The so-called Jazz Age, the 1920s were a time of prosperity and decadence. This was exemplified in the clothing of the wealthy with women’s gowns especially favoring complicated handkerchief hemlines and beaded embellishments. Despite the notion that the flappers dominated the fashion scene with short skirts, most women were still wearing modest dresses that came well below the knee during the 1920s.
The look of the 1930s was a slim, straight shape, often enhanced through long, narrow skirts and slimming girdles. While accents on women’s dresses were quite feminine, the overall look was androgynous (a look that got started with Chanel) with a flat bust and narrow hipline favored over hourglass figures. This look was topped off by tea length skirts which hit at the calf- often more conservative than the decade before.
Women in the 1940s women wore a variety of skirt lengths owing to having to reuse older clothing during the wars years (and after). Following the Allied victory and the end of widespread rationing, women embrace fuller, longer skirts that were ushered in by Christian Dior and his New Look dresses.
For many women during the decade the skirt length was often hovering somewhere around the knee and this was true for women in most branches of military service as well. Longer dresses for formal events were still the norm during this era.

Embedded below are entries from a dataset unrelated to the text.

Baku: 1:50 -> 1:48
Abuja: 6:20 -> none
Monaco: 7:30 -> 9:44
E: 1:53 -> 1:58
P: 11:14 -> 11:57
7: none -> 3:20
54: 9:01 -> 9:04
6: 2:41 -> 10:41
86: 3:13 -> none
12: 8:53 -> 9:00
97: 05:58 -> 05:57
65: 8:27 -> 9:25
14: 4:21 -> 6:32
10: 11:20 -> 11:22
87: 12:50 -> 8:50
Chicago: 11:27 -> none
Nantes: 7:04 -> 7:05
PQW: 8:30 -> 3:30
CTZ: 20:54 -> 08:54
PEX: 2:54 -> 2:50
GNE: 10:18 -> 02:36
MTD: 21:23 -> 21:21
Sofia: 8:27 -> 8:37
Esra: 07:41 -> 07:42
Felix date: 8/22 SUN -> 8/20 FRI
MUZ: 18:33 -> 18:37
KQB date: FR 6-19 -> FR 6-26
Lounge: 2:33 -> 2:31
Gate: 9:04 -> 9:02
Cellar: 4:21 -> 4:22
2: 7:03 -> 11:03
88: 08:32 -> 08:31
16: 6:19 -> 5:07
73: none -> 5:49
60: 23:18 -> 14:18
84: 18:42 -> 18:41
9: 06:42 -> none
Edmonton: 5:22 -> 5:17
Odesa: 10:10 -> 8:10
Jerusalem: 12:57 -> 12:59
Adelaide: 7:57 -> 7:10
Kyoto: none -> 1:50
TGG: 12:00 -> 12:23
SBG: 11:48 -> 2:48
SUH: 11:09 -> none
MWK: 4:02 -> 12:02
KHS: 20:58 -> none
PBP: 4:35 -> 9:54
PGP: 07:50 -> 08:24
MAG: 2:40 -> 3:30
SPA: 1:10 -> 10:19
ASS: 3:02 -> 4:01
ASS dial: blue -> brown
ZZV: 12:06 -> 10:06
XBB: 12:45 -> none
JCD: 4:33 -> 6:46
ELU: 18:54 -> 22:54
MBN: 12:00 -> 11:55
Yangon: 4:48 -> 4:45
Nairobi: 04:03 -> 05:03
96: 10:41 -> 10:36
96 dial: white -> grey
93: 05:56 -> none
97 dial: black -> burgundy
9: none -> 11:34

In the 1950s many women and young ladies wore skirts anywhere from just below the knee to just above the ankle in fit and flare silhouettes. These skirts could be worn with or without petticoats. More form fitting pencil skirts were also popular, and towards the first half of the decade they tended to be longer- reaching to just a few inches above the ankle.
At the beginning of the decade most women were still wearing designs reminiscent of the New Look, but designers like Mary Quant and André Courrèges, followed by babydoll designer, Barbara Hulanicki, made mini skirts the norm. These shorter dresses often de-emphasized the waistline and featured cute or kicky patterns that signaled a departure from traditional ladies wear and put the focus on youth culture.
For young ladies who really wanted to push the boundaries hemlines were further shortened at home to barely tunic length. Not surprising during this time colorful tights rose in popularity as a form of modesty while wearing these short skirts and dresses.
As a counter to the mini skirt, the maxi skirt and the midi skirt were released as alternatives in the 1970s. Mini skirts continued to be popular during this time, as did extremely modest prairie dresses and Gunne Sax frocks from Jessica McClintock.
The 1970s marked the end of the practice of all women essentially following one skirt length at a time. Instead, women could wear any length of skirt they wanted (or even pants). It was a new era in fashion.